Some of the men Jitha saw on these trains once stepped off in Coimbatore to build the colony she now lives in. As the homes took shape, she absorbed their lives. “I didn’t know their names, but I did know that the near future wouldn’t host them in the kind of houses they were building. They came and went like ghosts,” she says. Thus was born her series on migrant construction labourers — ‘Ghost Workers’ — paintings of life-size, solitary men against the grey buildings they built, the skies above crisscrossed by black tangled wires. Hers are always unsmiling men, their large white eyes insisting on eye contact. “My paintings aren’t pretty pictures and the issues I confront aren’t to be smiled about,” she explains.
The world around wasn’t always Jitha’s subject.

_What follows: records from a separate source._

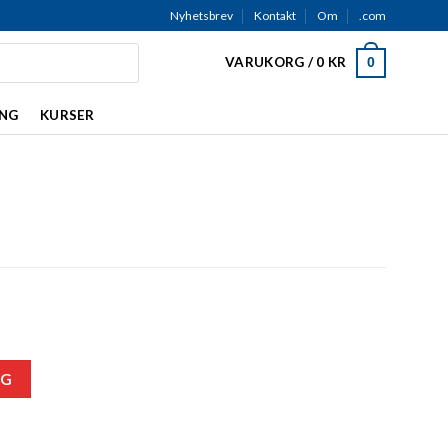
Nyhetsbrev
Kontakt
Om
.com
VARUKORG /
0
KR
0
ING
KURSER
RG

Her earliest paintings searched for answers to queries existence threw up. “After four of those, I didn’t have anything more to say. So, I began questioning lives outside mine.” With a father who painted to pass time, the brushes and oils lying around the house laid Jitha’s artistic foundations. “I always wanted to paint. Whether happy or sad, I’d rather paint than talk to people. Even drawing in school records or birthday cards made me happy. But school doesn’t tell you there’s a career in art. When children know who Newton, Einstein and Galileo are, why not Ravi Varma, Van Gogh or Leonardo?”

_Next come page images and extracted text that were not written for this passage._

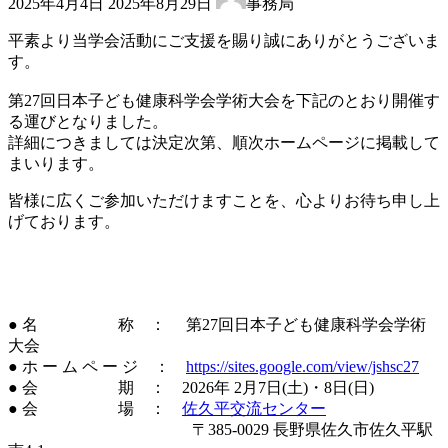
2025年4月4日
2025年8月29日
事務局
終
更
平素より当学会活動にご支援を賜り誠にありがとうございま
新
す。
日
時
第27回日本子ども健康科学会学術大会を下記のとおり開催す
:
る運びとなりました。
詳細につきましては決定次第、順次ホームページに掲載して
まいります。
皆様に広くご参加いただけますことを、心よりお待ち申し上
げております。
● 名 称 ： 第27回日本子ども健康科学会学術
大会
● ホ ー ム ペ ー ジ ：
https://sites.google.com/view/jshsc27
● 会 期 ： 2026年 2月7日(土)・8日(日)
● 会 場 ：
佐久平交流センター
〒385-0029 長野県佐久市佐久平駅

So, after degrees in psychology and a short stint as a fashion designer, Jitha reverted to her first love in early 2000. Under the guidance of Raviraj from Lalit Kalakshetra, Jitha began sending out her work. Her distinct style and content was soon welcomed into contemporary art circles outside Coimbatore. In the city, Contemplate’s Rajshree Pathy saw promise in her. The gallery backs Jitha. “Without art school, you take longer to find your voice. Experiences as a self-taught artist make you grow, though. Now, I can say of my work: ‘This is really me’.”
Jitha’s den on the terrace has been her space for growth. After long nights there, she tiptoes down two flights of stairs to a silent house and sleeping children. In the dining room hangs ‘I’ve Seen Enough’, a painting of an abused child with dishevelled hair against a blood-red background. “I’m not a social worker fixing the world’s problems, but I feel the need to tell people’s stories. As long as there’s life in me, my eyes can see and my hands can hold a brush, I will paint.”